- Task goal: The reply should consist solely of the lines from the one that holds "[Bitte spezifische Stuhlmaße" through the last line of the material, reproduced exactly; no pictures belong in it.

- Supplied data:
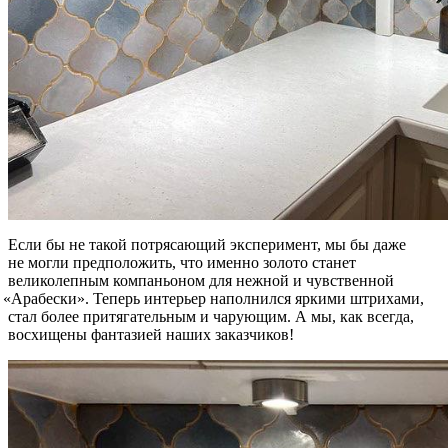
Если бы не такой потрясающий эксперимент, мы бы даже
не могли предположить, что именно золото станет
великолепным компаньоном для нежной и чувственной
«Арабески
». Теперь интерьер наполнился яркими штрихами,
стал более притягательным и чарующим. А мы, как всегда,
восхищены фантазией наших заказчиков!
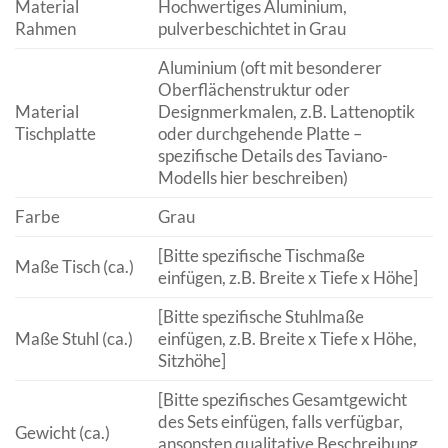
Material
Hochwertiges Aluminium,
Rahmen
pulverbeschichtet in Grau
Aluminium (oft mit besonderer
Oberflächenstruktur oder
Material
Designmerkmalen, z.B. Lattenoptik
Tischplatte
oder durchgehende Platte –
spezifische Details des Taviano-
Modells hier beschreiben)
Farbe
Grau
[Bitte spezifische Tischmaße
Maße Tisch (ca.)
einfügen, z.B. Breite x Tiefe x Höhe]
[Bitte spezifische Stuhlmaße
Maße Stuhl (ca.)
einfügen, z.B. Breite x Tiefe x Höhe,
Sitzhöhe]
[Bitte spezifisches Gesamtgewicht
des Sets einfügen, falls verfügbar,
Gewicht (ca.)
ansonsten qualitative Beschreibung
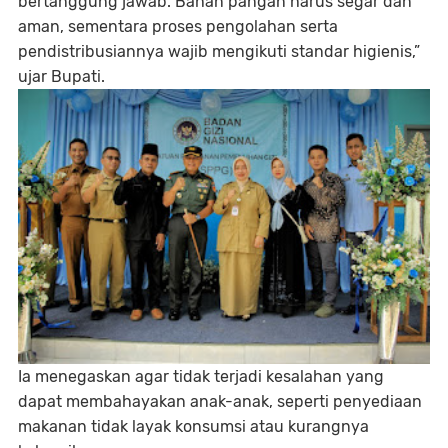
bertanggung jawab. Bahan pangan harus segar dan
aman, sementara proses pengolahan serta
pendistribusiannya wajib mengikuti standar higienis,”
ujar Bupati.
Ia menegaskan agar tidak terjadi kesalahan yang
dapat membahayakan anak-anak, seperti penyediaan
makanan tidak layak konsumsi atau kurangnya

- Your response:
[Bitte spezifische Stuhlmaße
Maße Stuhl (ca.)
einfügen, z.B. Breite x Tiefe x Höhe,
Sitzhöhe]
[Bitte spezifisches Gesamtgewicht
des Sets einfügen, falls verfügbar,
Gewicht (ca.)
ansonsten qualitative Beschreibung
bertanggung jawab. Bahan pangan harus segar dan
aman, sementara proses pengolahan serta
pendistribusiannya wajib mengikuti standar higienis,”
ujar Bupati.
Ia menegaskan agar tidak terjadi kesalahan yang
dapat membahayakan anak-anak, seperti penyediaan
makanan tidak layak konsumsi atau kurangnya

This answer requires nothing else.